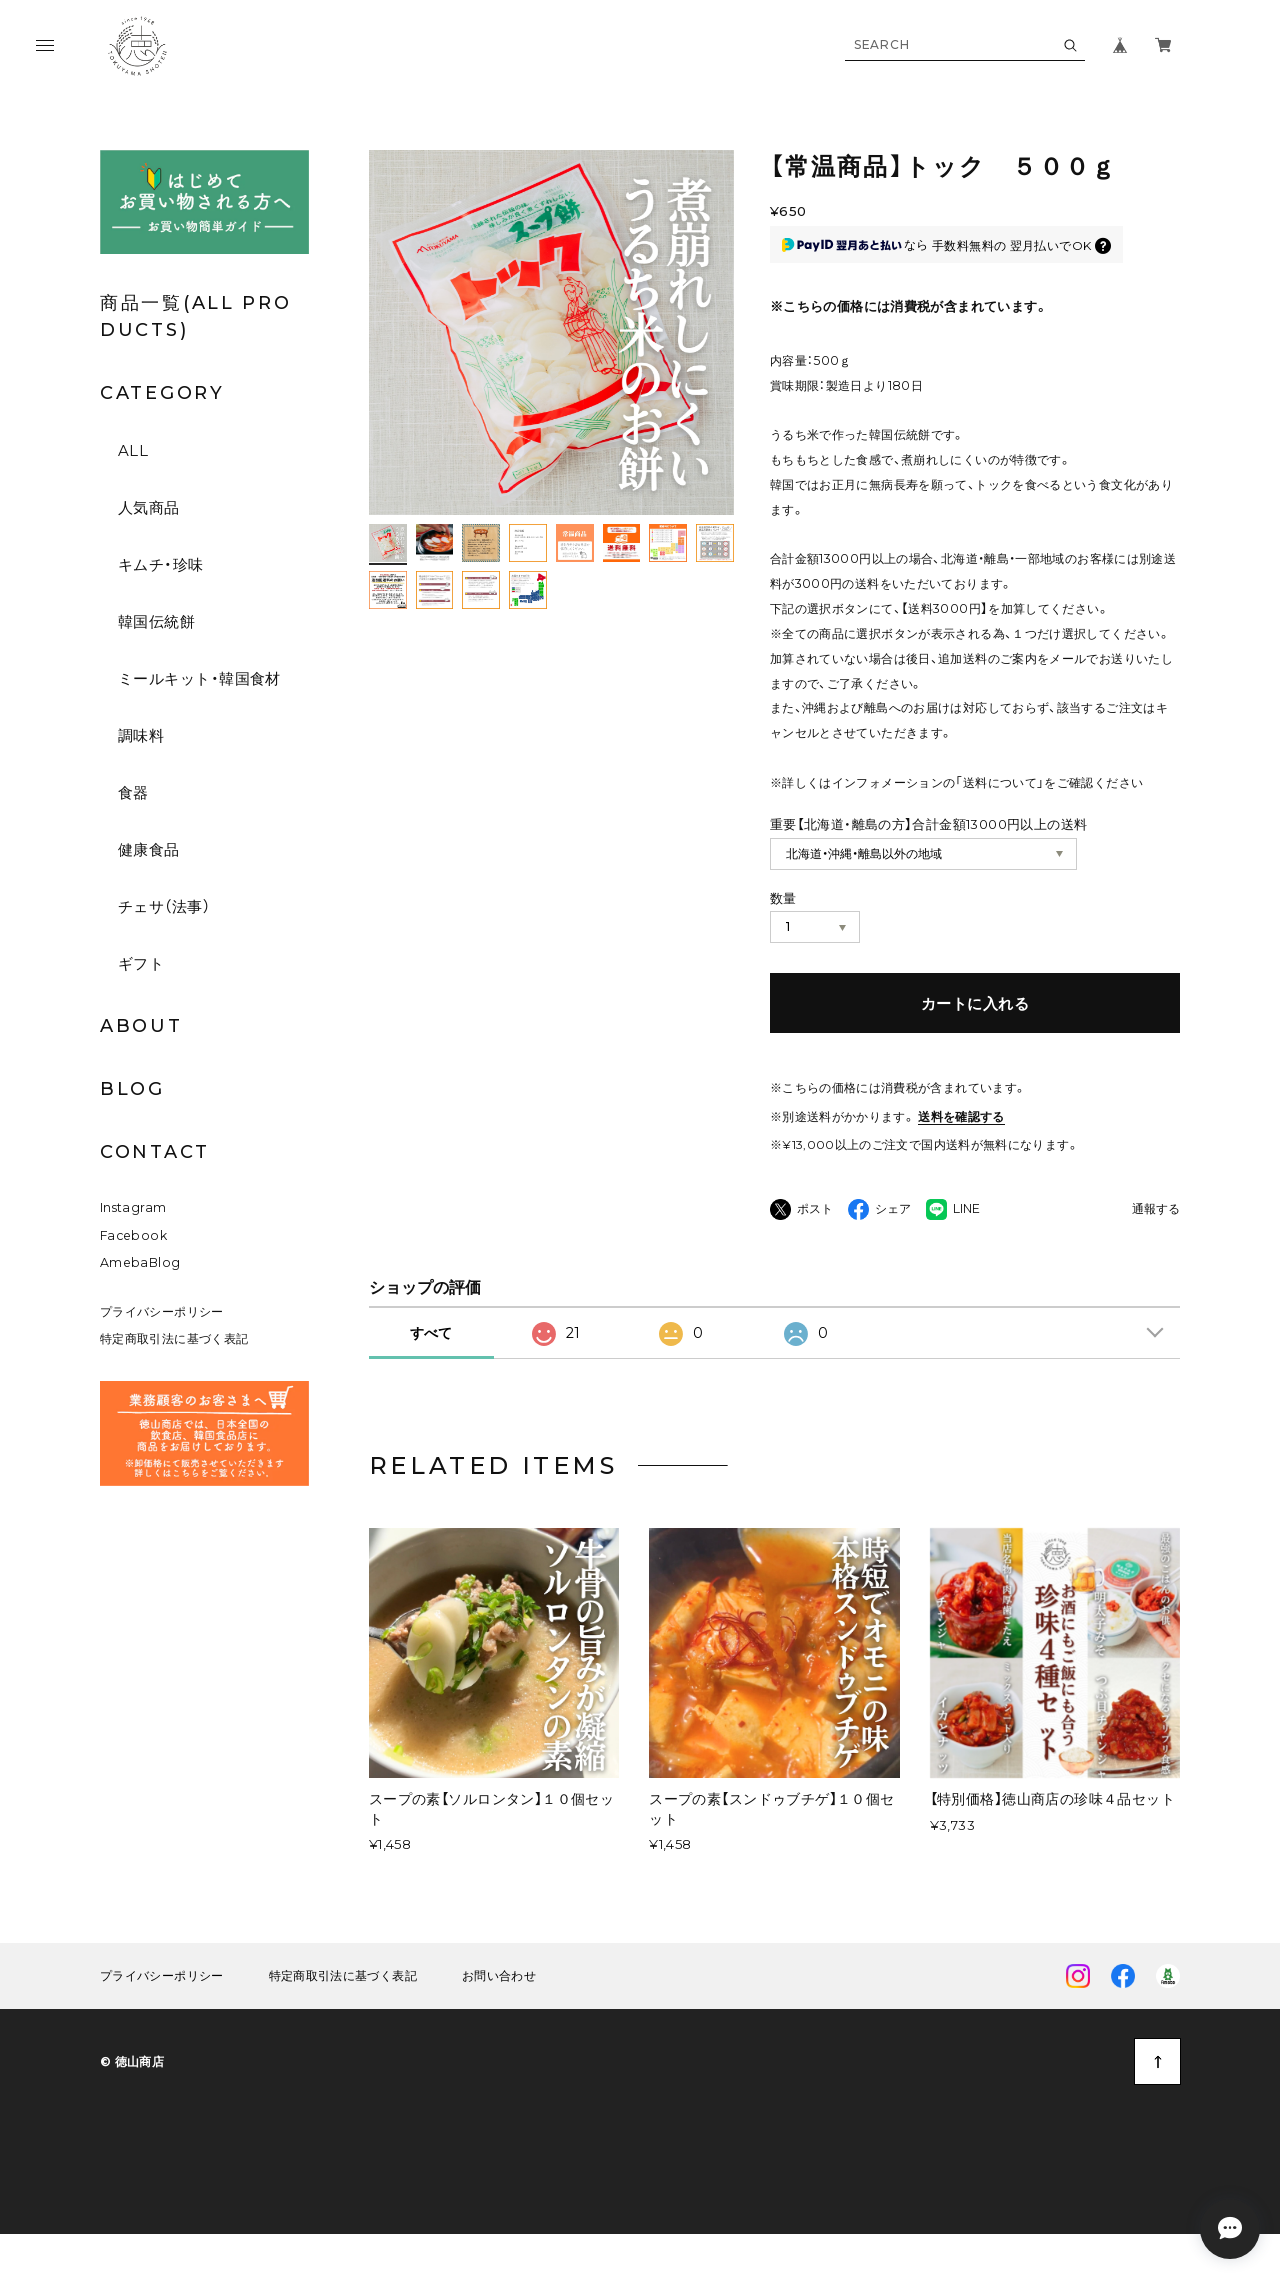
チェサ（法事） (164, 906)
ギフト (141, 963)
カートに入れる (975, 1003)
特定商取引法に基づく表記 (174, 1376)
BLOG (132, 1089)
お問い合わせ (499, 2014)
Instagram (133, 1245)
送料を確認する (961, 1116)
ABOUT (141, 1026)
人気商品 (149, 507)
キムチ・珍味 (161, 564)
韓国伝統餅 (156, 621)
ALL (133, 450)
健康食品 (149, 849)
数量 (783, 898)
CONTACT (155, 1152)
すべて (431, 1371)
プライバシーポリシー (162, 1348)
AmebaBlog (140, 1300)
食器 (133, 792)
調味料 (141, 735)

□ □ □ □

• _TASK INSTRUCTIONS_
The task requires that every line above be transcribed exactly, without the images.

• _YOUR RESPONSE_
チェサ（法事） (164, 906)
ギフト (141, 963)
カートに入れる (975, 1003)
特定商取引法に基づく表記 (174, 1376)
BLOG (132, 1089)
お問い合わせ (499, 2014)
Instagram (133, 1245)
送料を確認する (961, 1116)
ABOUT (141, 1026)
人気商品 (149, 507)
キムチ・珍味 (161, 564)
韓国伝統餅 (156, 621)
ALL (133, 450)
健康食品 (149, 849)
数量 (783, 898)
CONTACT (155, 1152)
すべて (431, 1371)
プライバシーポリシー (162, 1348)
AmebaBlog (140, 1300)
食器 (133, 792)
調味料 (141, 735)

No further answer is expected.